This weekend, I have been preparing a system to produce some Hive Engine MongoDB dumps in order to help anyone who wants to start a new full node.
Although this system I have does not have lots of storage space, it has some cores to spare. So I have decided to give it a try and restore an 875GB dataset (which is how much my uncompressed MongoDB consumes for a full node of Hive-Engine).
Yes, this consumes TONS of CPU and takes a few hours to send over a 1Gbps link speed, but the outcome is rather nice! 1.65x in compression is really life-changing in many cases, if you have CPU to spare!
# zfs get all dapool/he_mongodb_bkp | egrep -e " logicalused" -e " compressratio" -e " compression" -e " used"
dapool/he_mongodb_bkp used 531G -
dapool/he_mongodb_bkp compressratio 1.65x -
dapool/he_mongodb_bkp compression zstd-11 local
dapool/he_mongodb_bkp usedbysnapshots 0B -
dapool/he_mongodb_bkp usedbydataset 531G -
dapool/he_mongodb_bkp usedbychildren 0B -
dapool/he_mongodb_bkp usedbyrefreservation 0B -
dapool/he_mongodb_bkp logicalused 875G -
And in my case, all I want is to dump a precise point-in-time MongoDB snapshot, so I really don't even care about the "day to day" performance of this.
FYI, this is coming (thanks for the patience)... both full node snapshots of HE and HE History at Hive block 103693705 and Hive Engine block 56676215 (for the history).
I really like what is trying to do, so I am going to pair up with some dedication and help the cause.
Will be providing the link again soon through the usual channel.
Note: Don't forget that when you send ZFS snapshots around, the target pool can have different options from the origin. This makes it super helpful (and it is actually the only way) for "changing" compression of datasets. So, if let's say, tomorrow I want to change from zstd-11 to something else, I just need to send the snapshot into a new dataset that has a different compression algorithm.
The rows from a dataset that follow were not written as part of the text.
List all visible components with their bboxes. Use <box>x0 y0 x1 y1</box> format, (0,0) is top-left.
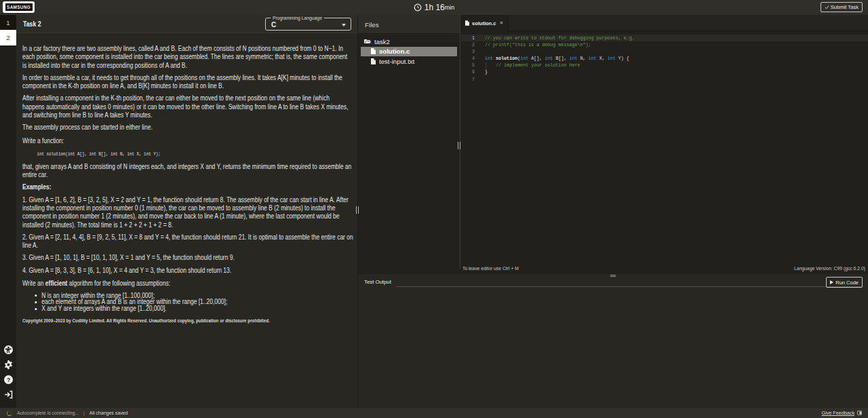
svg-text:?: ? <box>6 377 9 383</box>
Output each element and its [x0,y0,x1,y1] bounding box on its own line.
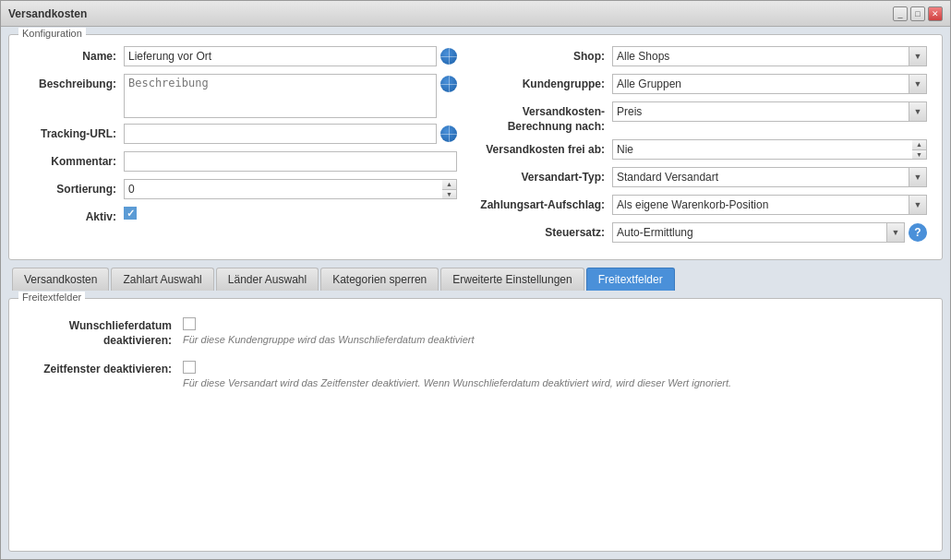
kundengruppe-select-wrap: Alle Gruppen ▼ [612,74,927,94]
shop-select[interactable]: Alle Shops [612,46,927,66]
versandkosten-frei-spinner-buttons: ▲ ▼ [912,139,927,160]
konfiguration-section: Konfiguration Name: Beschreibung: [8,34,943,260]
versandkosten-berechnung-select-wrap: Preis ▼ [612,101,927,122]
kundengruppe-label: Kundengruppe: [476,74,605,90]
kundengruppe-select[interactable]: Alle Gruppen [612,74,927,94]
sortierung-spinner: ▲ ▼ [124,179,457,199]
versandkosten-berechnung-select[interactable]: Preis [612,101,927,122]
zahlungsart-aufschlag-select[interactable]: Als eigene Warenkorb-Position [612,195,927,215]
shop-select-wrap: Alle Shops ▼ [612,46,927,66]
versandart-typ-select-wrap: Standard Versandart ▼ [612,167,927,187]
tab-freitextfelder[interactable]: Freitextfelder [586,268,675,291]
titlebar-buttons: _ □ ✕ [893,6,943,21]
name-row: Name: [24,46,457,68]
sortierung-spin-up[interactable]: ▲ [442,180,456,190]
aktiv-checkbox[interactable]: ✓ [124,207,137,220]
versandart-typ-row: Versandart-Typ: Standard Versandart ▼ [476,167,927,189]
beschreibung-globe-icon[interactable] [440,76,457,92]
tabs-bar: Versandkosten Zahlart Auswahl Länder Aus… [8,268,943,291]
versandkosten-frei-row: Versandkosten frei ab: ▲ ▼ [476,139,927,161]
steuersatz-select-wrap: Auto-Ermittlung ▼ [612,222,905,243]
versandkosten-frei-label: Versandkosten frei ab: [476,139,605,156]
versandkosten-frei-input[interactable] [612,139,927,160]
versandkosten-frei-spin-down[interactable]: ▼ [912,150,926,160]
beschreibung-control [124,74,457,118]
tracking-url-control [124,124,457,144]
aktiv-label: Aktiv: [24,207,116,223]
wunschlieferdatum-label: Wunschlieferdatumdeaktivieren: [24,317,172,348]
versandkosten-berechnung-label: Versandkosten-Berechnung nach: [476,101,605,134]
freitextfelder-section: Freitextfelder Wunschlieferdatumdeaktivi… [8,298,943,552]
tracking-url-globe-icon[interactable] [440,125,457,142]
shop-control: Alle Shops ▼ [612,46,927,66]
name-label: Name: [24,46,116,63]
zahlungsart-aufschlag-select-wrap: Als eigene Warenkorb-Position ▼ [612,195,927,215]
wunschlieferdatum-control: Für diese Kundengruppe wird das Wunschli… [183,317,475,345]
tab-erweiterte-einstellungen[interactable]: Erweiterte Einstellungen [440,268,584,291]
aktiv-control: ✓ [124,207,457,220]
sortierung-row: Sortierung: ▲ ▼ [24,179,457,201]
beschreibung-row: Beschreibung: [24,74,457,118]
sortierung-input[interactable] [124,179,457,199]
steuersatz-select[interactable]: Auto-Ermittlung [612,222,905,243]
versandkosten-frei-spinner: ▲ ▼ [612,139,927,160]
beschreibung-label: Beschreibung: [24,74,116,90]
tab-laender-auswahl[interactable]: Länder Auswahl [216,268,319,291]
kommentar-control [124,151,457,172]
wunschlieferdatum-checkbox[interactable] [183,317,196,330]
freitextfelder-legend: Freitextfelder [18,292,85,303]
zeitfenster-control: Für diese Versandart wird das Zeitfenste… [183,361,731,388]
tab-zahlart-auswahl[interactable]: Zahlart Auswahl [111,268,213,291]
kommentar-row: Kommentar: [24,151,457,173]
steuersatz-control: Auto-Ermittlung ▼ ? [612,222,927,243]
form-left: Name: Beschreibung: [24,46,476,244]
sortierung-label: Sortierung: [24,179,116,196]
form-grid: Name: Beschreibung: [24,46,927,244]
wunschlieferdatum-hint: Für diese Kundengruppe wird das Wunschli… [183,334,475,345]
tracking-url-label: Tracking-URL: [24,124,116,140]
versandart-typ-label: Versandart-Typ: [476,167,605,184]
window-content: Konfiguration Name: Beschreibung: [1,27,950,559]
shop-label: Shop: [476,46,605,63]
versandart-typ-select[interactable]: Standard Versandart [612,167,927,187]
freitext-form: Wunschlieferdatumdeaktivieren: Für diese… [24,317,927,388]
sortierung-spin-down[interactable]: ▼ [442,190,456,199]
name-input[interactable] [124,46,437,66]
titlebar: Versandkosten _ □ ✕ [1,1,950,27]
check-mark: ✓ [126,208,135,220]
steuersatz-help-button[interactable]: ? [909,223,927,242]
zahlungsart-aufschlag-row: Zahlungsart-Aufschlag: Als eigene Warenk… [476,195,927,217]
versandkosten-frei-control: ▲ ▼ [612,139,927,160]
aktiv-row: Aktiv: ✓ [24,207,457,229]
maximize-button[interactable]: □ [910,6,925,21]
main-window: Versandkosten _ □ ✕ Konfiguration Name: [0,0,951,560]
zeitfenster-hint: Für diese Versandart wird das Zeitfenste… [183,377,731,388]
tracking-url-input[interactable] [124,124,437,144]
minimize-button[interactable]: _ [893,6,908,21]
window-title: Versandkosten [8,7,87,20]
zahlungsart-aufschlag-control: Als eigene Warenkorb-Position ▼ [612,195,927,215]
sortierung-control: ▲ ▼ [124,179,457,199]
kundengruppe-control: Alle Gruppen ▼ [612,74,927,94]
zeitfenster-checkbox[interactable] [183,361,196,374]
kommentar-label: Kommentar: [24,151,116,168]
tab-kategorien-sperren[interactable]: Kategorien sperren [320,268,439,291]
tracking-url-row: Tracking-URL: [24,124,457,146]
steuersatz-row: Steuersatz: Auto-Ermittlung ▼ ? [476,222,927,244]
tab-versandkosten[interactable]: Versandkosten [12,268,109,291]
versandkosten-berechnung-row: Versandkosten-Berechnung nach: Preis ▼ [476,101,927,134]
versandkosten-frei-spin-up[interactable]: ▲ [912,140,926,150]
kommentar-input[interactable] [124,151,457,172]
close-button[interactable]: ✕ [928,6,943,21]
versandart-typ-control: Standard Versandart ▼ [612,167,927,187]
sortierung-spinner-buttons: ▲ ▼ [442,179,457,199]
form-right: Shop: Alle Shops ▼ Kundengrupp [476,46,927,244]
shop-row: Shop: Alle Shops ▼ [476,46,927,68]
kundengruppe-row: Kundengruppe: Alle Gruppen ▼ [476,74,927,96]
zahlungsart-aufschlag-label: Zahlungsart-Aufschlag: [476,195,605,211]
steuersatz-label: Steuersatz: [476,222,605,239]
versandkosten-berechnung-control: Preis ▼ [612,101,927,122]
beschreibung-textarea[interactable] [124,74,437,118]
name-globe-icon[interactable] [440,48,457,65]
wunschlieferdatum-row: Wunschlieferdatumdeaktivieren: Für diese… [24,317,927,348]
I haven't tried a bigger blocksize in ZFS, but it should give you even better results, in theory. I am using the default 128k here. And this was done on two NVMe system (overkill for the amount of compression) with Zen2 8-cores almost flat out all the time. If you have bigger stuff, then it will be much faster.
The thing about compression/decompression is that if you have more cores, they will be used! (assuming you have enough IO to/from the disk).
Anyways, that's my weekend geek time. I thought about changing a bit of the content gears to see if there is anyone interested.
Let me know if you like this kind of content
...and I will try to be a bit more diverse.
Please provide feedback in any "meaningful" way. If you don't understand any of this, and you are not looking for understanding, don't bother replying. You can, but you will be losing your time.